Calcium dependence of ciliary activity in the oviduct of the salamander Necturus.

作者信息

Eckert R, Murakami A

出版信息

J Physiol. 1972 Nov;226(3):699-711. doi: 10.1113/jphysiol.1972.sp010004.

DOI:10.1113/jphysiol.1972.sp010004
PMID:4637627
原文链接:https://pmc.ncbi.nlm.nih.gov/articles/PMC1331171/
Abstract
  1. Ciliary activity in the oviduct of the mud puppy Necturus maculosus was monitored by a photometric technique in normal, decalcified, and Triton X-extracted preparations to investigate the regulatory role of calcium ions.2. The frequency of ciliary beating in the isolated tissue ranged from 0 to 12 beats/sec. The frequency in any one group of cells underwent large cyclical variations with periods of 2 min or more.3. Frequency of beating reached a maximum and remained at a plateau upon addition of 1 mM caffeine.
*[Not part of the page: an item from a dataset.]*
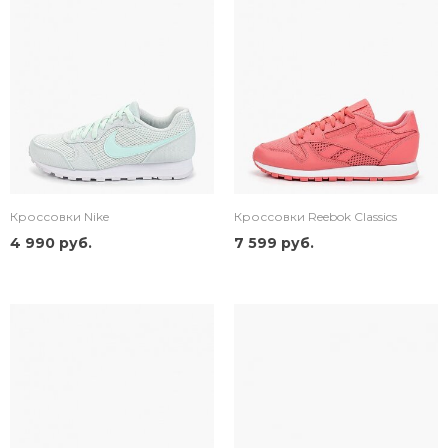
Кроссовки Nike
Кроссовки Reebok Classics
4 990 руб.
7 599 руб.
Beating temporarily ceased upon removal of the caffeine.4. Ionophoretic injection of calcium ions into an active cell bathed in Ringer solution produced an increased rate of beating. In cells rendered quiescent by prior decalcification with EGTA, injected calcium rapidly restored ciliary activity.5. Epithelia extracted in Triton X-100 were inactive until reactivated by addition of ATP and magnesium ions. The frequency of beating increased between 0.1 and 4.0 mM ATP in 1 mM magnesium, and between 0.2 and 2.5 mM magnesium in 1 mM ATP.6. The frequency of beating in the ATP-reactivated, Triton-extracted tissue was independent of the calcium ion concentration.7. Cells inactivated by decalcification were reactivated by injection of ATP or by extracellular ATP levels as low as 3 x 10(-8)M.8. It is concluded that the frequency of beating depends directly on the concentration of the available energy source, presumably ATP, and that an indirect dependence of beating frequency on calcium concentration in the living tissue results from rate-limiting effects of intracellular calcium on metabolic steps in pathways leading to ATP synthesis.
摘要
  1. 运用光度测定技术,在正常、脱钙及经 Triton X 处理的美西螈输卵管制剂中监测纤毛活动,以研究钙离子的调节作用。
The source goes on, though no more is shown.